Se acabó. Aquella vez te pedía que me relatases tus experiencias de motel.
¿Cómo te mirabas en el espejo, cómo te penetraba? Cuéntame otra vez lo del
sofá, él de rodillas y tú con las piernas (ni te imaginas) abiertas. Tenía
mucho pelo, entonces, comentas, y a él le gustaba hacerlo fuerte y sacarlo, y
volverlo a poner, y sacarlo y mecerlo como pincel.

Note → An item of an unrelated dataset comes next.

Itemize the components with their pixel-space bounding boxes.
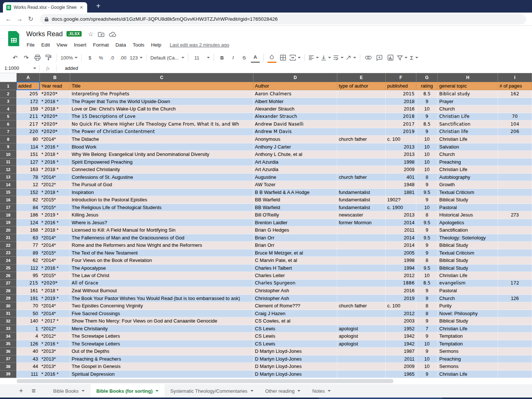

Luego ya no sentía nada: su
miembro flotaba en un mar interior, yellow submarine.
En el suelo, solo
con falda, negra por si fuera poco, me acariciaba el sexo, metía dos dedos por
vez y los sacaba llenos de jugo. El hombre de pie, frente a mí, agarrando su
sexo a manera de revólver, ya desesperado. Se tiró al piso con la lengua
afuera, trató de ponerla entre mis muslos mientras lo rechazaba con los pies.
Se encabritó y me estiró. Me puso de rodillas e hicimos el amor como animales,
cuadrúpedos, montado sobre mí obligándome a caminar por el piso de madera seca.
Eso contabas
antes de irte. A las siete y media el auto se calentaba. Detrás de la puerta
con malla milimétrica enviaste un beso y agitaste la mano. No te volví a ver.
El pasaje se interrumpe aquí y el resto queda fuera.